Two physicists looking for a new way to prevent heart attacks and strokes have discovered that powerful magnetic fields can significantly reduce the thickness, or the viscosity of the blood flowing through a tube. The pair speculate that if this effect is for the blood in the veins and arteries, scientists could one day develop a magnetic alternative to drugs designed to keep the blood flowing in humans.
stroke and heart attacks, the leading cause of death in the industrialized world, are often associated with high blood viscosity. thick blood damages blood vessels, and to repair the damage, the vessels accumulate fatty deposits, which blows and most likely heart attacks. Currently, the only way to reduce blood viscosity is with drugs like aspirin, which inhibits the tendency of blood to clot. But aspirin has side effects :. In high doses, it can lead to stomach bleeding, ulcers, and even tinnitus, or ringing in the ears
Physicist Rongjia Tao of Temple University in Philadelphia, Pennsylvania, and medical physicist Ke Huang of the University of Michigan, Ann Arbor, questioned whether the magnetic fields offered a potentially safer alternative. After all, high-strength magnets January-March tesla are already used in hospitals during magnetic resonance imaging (MRI) and were found to have no adverse effects on the body. Tao and Huang leave the bloodstream within a tool for measuring the blood viscosity, which itself was inside of an electromagnet producing a field of about 1.3 Tesla. They organized the components so that the blood flowed in the same direction as the magnetic field lines.
The researchers found that only 1 minute in the field was enough to reduce the viscosity of blood from 20% to 30%. After exposure, the viscosity rose to its original value after about 2 hours, but they could repeat the process to take it again. The results are described in a forthcoming article in Physical Review E .

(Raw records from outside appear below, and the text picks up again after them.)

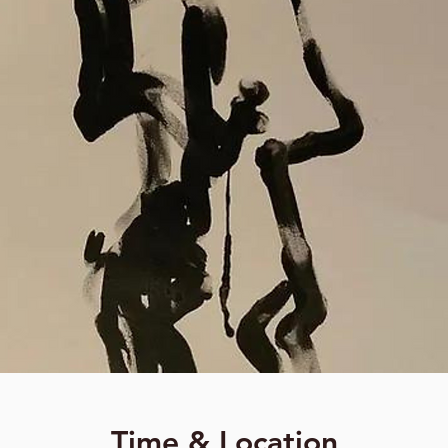
Time & Location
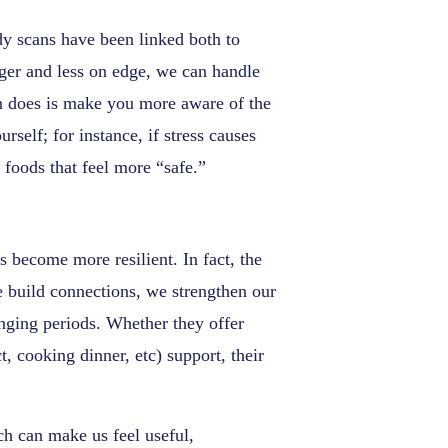
y scans have been linked both to
nger and less on edge, we can handle
can does is make you more aware of the
rself; for instance, if stress causes
 foods that feel more “safe.”
s become more resilient. In fact, the
 build connections, we strengthen our
enging periods. Whether they offer
, cooking dinner, etc) support, their
ch can make us feel useful,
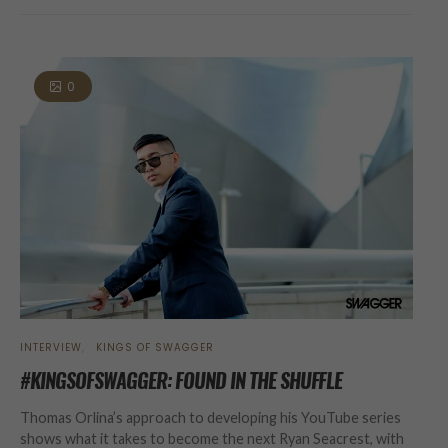
0
INTERVIEW
KINGS OF SWAGGER
#KINGSOFSWAGGER: FOUND IN THE SHUFFLE
Thomas Orlina’s approach to developing his YouTube series
shows what it takes to become the next Ryan Seacrest, with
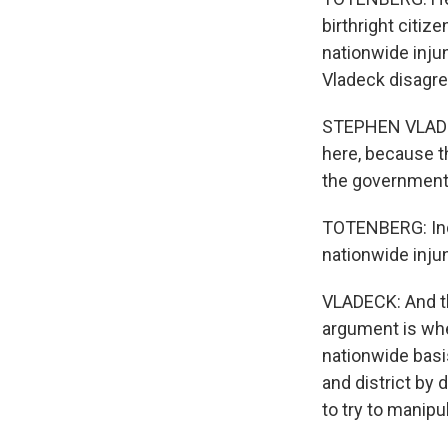
birthright citiz
nationwide inju
Vladeck disagre
STEPHEN VLADECK
here, because th
the government 
TOTENBERG: Inde
nationwide inj
VLADECK: And th
argument is whet
nationwide basis
and district by 
to try to manip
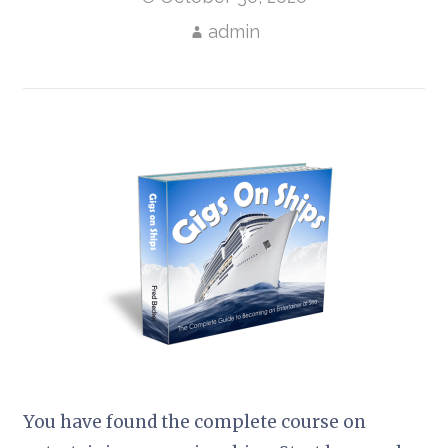
admin
You have found the complete course on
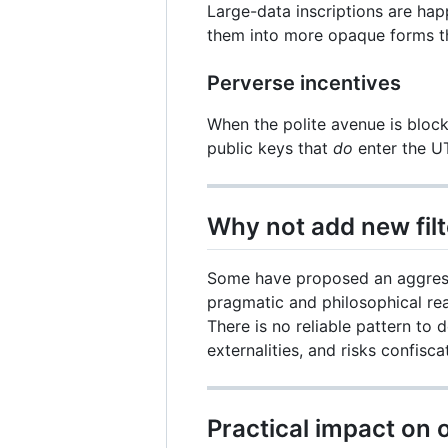
Large-data inscriptions are ha
them into more opaque forms t
Perverse incentives
When the polite avenue is block
public keys that
do
enter the U
Why not add new filt
Some have proposed an aggressi
pragmatic and philosophical re
There is no reliable pattern to
externalities, and risks confisca
Practical impact on 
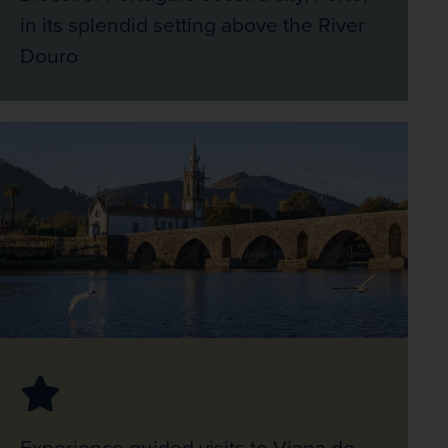
in its splendid setting above the River
Douro
Experience guided visits to Viana do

The magnetic effect, the researchers say, everything comes back to hemoglobin, the iron-based protein in red blood cells. In the same way that iron filings align themselves along the field lines around a bar magnet, so that the red blood cells align themselves along the lines of the Tao and Huang electromagnet field lines. This reduces the viscosity of several ways. On the one hand, cells become section with the flow direction. The alignment also encourages the cells to stick together, forming clumps of different sizes. Although one might think tufts increase the viscosity, they actually have a lower total surface area relative to the individual cells, which reduces the friction. In addition, the mixture Clump sizes allows more cells to pack into the same volume, with small cells adjusted around the tall tufts and allowing more space for movement.
A mesh with the technique is that the blood flow is in the same direction as the magnetic field. The effect would be the same when a whole body is in a MRI apparatus, for example, because the blood vessels are moving in all directions. But Tao do not think that would be a problem. "There is no need to apply the magnetic field to the entire body," he says. "In fact, we just need to apply the magnetic field at the local level, for example, applying the magnetic field parallel to an artery." By an artery in the area for a few minutes, he said, would transmit the bloodstream the effect to the entire body. Tao hopes that, with refinement, the technique will allow patients who are not hospital related to check in only twice a day clinic for treatment, keep their blood viscosity permanently.
Mehmet toner, a medical engineer at Harvard medical School in Boston, called the results "very intriguing," and think they could be important if they are repeated within the body. researchers need to do "a lot more work to prove that the magnetic field can reduce the viscosity of blood under physiological conditions, and do it in a useful way for clinical applications," he said.
Tao and Huang currently designing a magnet in which patients could insert an arm or leg easily. They are also the development of the technology to measure the viscosity of blood at multiple locations within an artery. "Then we'll work with some doctors in our medical school for clinical trials," says Tao.